The rationalistic method became the methodological basis of the aesthetics of classicism. Descartes, based on mathematical knowledge. It corresponded to the content of the ideology of absolutism, which sought to regulate all areas of culture and life. The theory of passions, motivated by the philosopher, relieved souls of bodily excitement caused by external stimuli. The rationalistic method was used by the theory of tragedy in the spirit of Cartesianism and applied the principles of poetics. Aristotle. This trend can be clearly seen in the tragedies of the most outstanding playwrights of classicism -. P. Corneille and. J. Racine Racine.

outstanding theorist of the aesthetics of classicism. O. Boileau (1636-1711) in his work “Poetic Art” (1674) teaches the aesthetic principles of the art of classicism. The author considers the basis of the aesthetic to be the subordination of duties to the laws of rational thought. However, this does not mean denying the poetry of art. The measure of the artistry of a work depends on the degree of truth of the work and the verisimilitude of its paintings. Identifying the perception of beauty with the knowledge of truth with the help of reason, he also strengthens the creative imagination and intuition of the artist with reason.

O. Boileau encourages artists to understand nature, but advises subjecting it to a certain purification and correction. The researcher paid much attention to aesthetic means of expressing content. To achieve the ideal in art, he considered it necessary to be guided by strict rules arising from certain universal principles; he adhered to the idea of ​​​​the existence of a certain absolute beauty, and therefore the possible means of its creation. The main purpose of art, according to. O. Boileau, - a presentation of rational ideas, shrouded in a veil of poetically beautiful. The goal of his perception is the combination of reasonableness of thought and sensual pleasure of docile and fortu forms.

The rationalization of forms of experience, including art, is also reflected in the differentiation of genres of art; the aesthetics of classicism divides into “high” and “low.” The author believes that they cannot be mixed, since they never turn into each other. By. O. Boileau, heroic actions and noble passions are the sphere of high genres. The life of ordinary ordinary people is the sphere of “low” genres. That is why I give or credit to the works. Jean-Baptiste. Moliere, he considered their disadvantage to be close to the folk theater. So, aesthetics. O. Boileau is focused on the creation of regulations that the artist must adhere to so that his work would embody the idea of ​​beauty as the orderliness of content and form, taking into account the reasonable expediency of the content and the proper poetry of its form and the proper poeticity of its form.

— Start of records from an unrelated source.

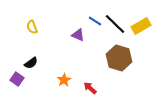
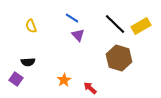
blue line: moved 23 px left, 3 px up
yellow semicircle: moved 1 px left, 1 px up
purple triangle: rotated 24 degrees clockwise
black semicircle: moved 3 px left, 1 px up; rotated 32 degrees clockwise
purple square: moved 1 px left
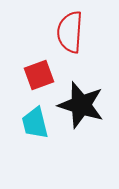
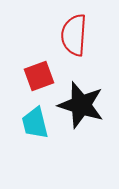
red semicircle: moved 4 px right, 3 px down
red square: moved 1 px down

Certain aesthetic ideas are contained in treatises. P. Corneille, dedicated to the theory of drama. The playwright sees the main meaning of the latter in the “cleansing” action of the theater, like Aristotle’s “catharsis.” The theater must explain the events of the work to the audience so that they can leave the theater, dispelling all doubts and contradictions. Valuable for the theory of aesthetics is the idea of ​​taste, justified. F La Rochefoucauld (1613 - 1680) in his work "Maxims" The author examines the opposite tendencies in knowledge, caused by differences between tastes and the mind. In the middle of the said aesthetic sphere, the opposites recur in the form of taste: passionate, related to our interests, and general, which directs us to the truth, although the difference between them is relative. The shades of taste are varied, the value of his judgments undergoes changes. The philosopher recognizes the existence of good taste, which opens the path to truth. Despite the declarative nature of the aesthetic ideas of classicism, the spiritual and social soil on which they grew, namely the formation of national states with strong individual power (king, emperor) - turned out to be extremely fruitful for the practice of art. Based on the ideas of classicism, drama, theater, architecture, poetry, music, and painting flourished. In all these types of art, national art schools were formed and national art schools were formed.